## Stored dataset items
-- Opening Marker --
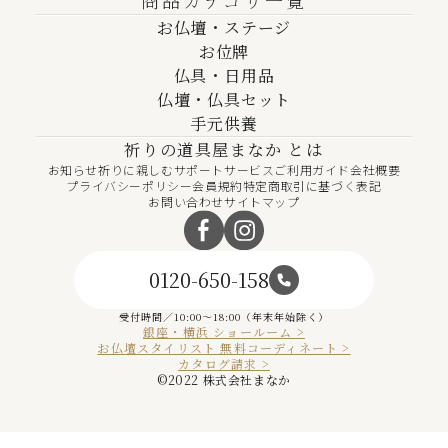
商品カテゴリ一覧
お仏壇・ステージ
お位牌
仏具・日用品
仏壇・仏具セット
手元供養
祈りの道具屋まなか とは
お知らせ
祈りに親しむ
サポートサービス
ご利用ガイド
会社概要
プライバシーポリシー
会員規約
特定商取引に基づく表記
お問い合わせ
サイトマップ
0120-650-158
受付時間／10:00～18:00（年末年始除く）
銀座・横浜 ショールーム >
お仏壇スタイリスト 無料コーディネート >
カタログ請求 >
©︎2022 株式会社まなか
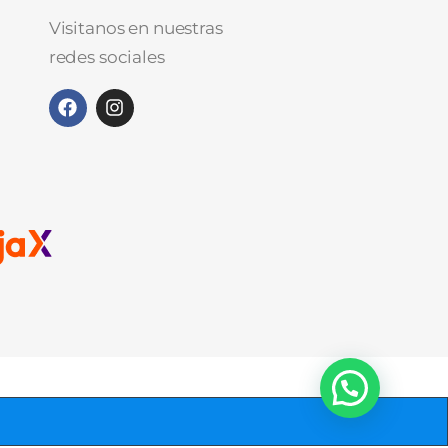
Visitanos en nuestras
redes sociales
-- Closing Marker --
Transcribe the records above exactly, omitting every picture they contain.

商品カテゴリ一覧
お仏壇・ステージ
お位牌
仏具・日用品
仏壇・仏具セット
手元供養
祈りの道具屋まなか とは
お知らせ
祈りに親しむ
サポートサービス
ご利用ガイド
会社概要
プライバシーポリシー
会員規約
特定商取引に基づく表記
お問い合わせ
サイトマップ
0120-650-158
受付時間／10:00～18:00（年末年始除く）
銀座・横浜 ショールーム >
お仏壇スタイリスト 無料コーディネート >
カタログ請求 >
©︎2022 株式会社まなか
Visitanos en nuestras
redes sociales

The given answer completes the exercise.